The df = 3 for U.S. practice region is provided in Table 2. The df formula, df = (R − 1) (C − 1) is used (Kim & Mallory, 2017; Pett, 2016). There are four “R” rows, Northeastern United States, Southern United States, Midwestern United States, and Western United States. There are two “C” columns, RAAPS users and RAAPS nonusers. df = (4 − 1)(2 − 1) = (3)(1) = 3.

The null hypothesis: There is no difference between RAAPS users and RAAPS nonusers for providers with ≤5 years of practice and those with >5 years of practice.

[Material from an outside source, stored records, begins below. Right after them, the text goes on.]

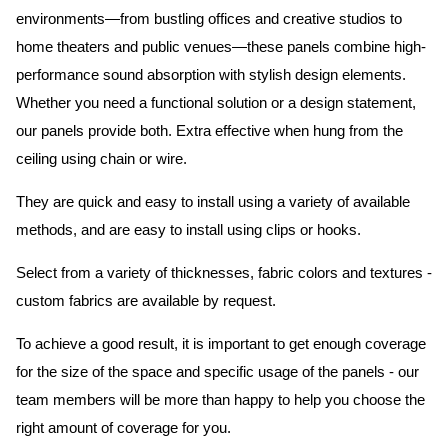
environments—from bustling offices and creative studios to
home theaters and public venues—these panels combine high-
performance sound absorption with stylish design elements.
Whether you need a functional solution or a design statement,
our panels provide both.
Extra effective when hung from the
ceiling using chain or wire.
They are quick and easy to install using a variety of available
methods, and are easy to install using clips or hooks.
Select from a variety of thicknesses, fabric colors and textures -
custom fabrics are available by request.
To achieve a good result, it is important to get enough coverage
for the size of the space and specific usage of the panels - our
team members will be more than happy to help you choose the
right amount of coverage for you.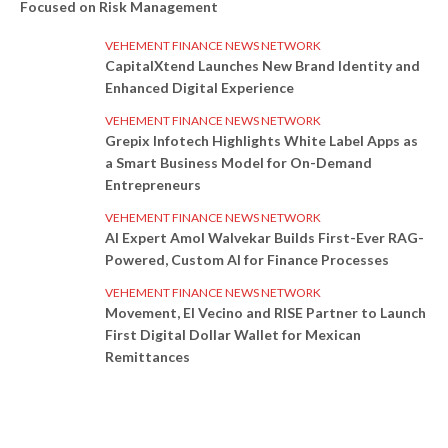
Focused on Risk Management
VEHEMENT FINANCE NEWS NETWORK
CapitalXtend Launches New Brand Identity and
Enhanced Digital Experience
VEHEMENT FINANCE NEWS NETWORK
Grepix Infotech Highlights White Label Apps as
a Smart Business Model for On-Demand
Entrepreneurs
VEHEMENT FINANCE NEWS NETWORK
AI Expert Amol Walvekar Builds First-Ever RAG-
Powered, Custom AI for Finance Processes
VEHEMENT FINANCE NEWS NETWORK
Movement, El Vecino and RISE Partner to Launch
First Digital Dollar Wallet for Mexican
Remittances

The null hypothesis for years in practice stated in Questions 8 should be rejected. The χ2 = 6.2597 for years in practice is statistically significant, p = .01. A statistically significant χ2 indicates a significant difference exists between the users and nonusers of RAAPS for years in practice; therefore the null hypothesis should be rejected (Kim & Mallory, 2017).

The Bhatta et al. (2018) results were statistically significant with female adolescents reporting significantly more sleep problems (χ2 = 9.147, p = 0.002) and tiredness (χ2 = 6.165, p = 0.013) than male adolescents. The results are statistically significant because the p values are less than alpha set at 0.05. The results are clinically important because the sleep and tiredness outcomes vary based on gender and additional screening and interventions are needed to manage these health problems in females.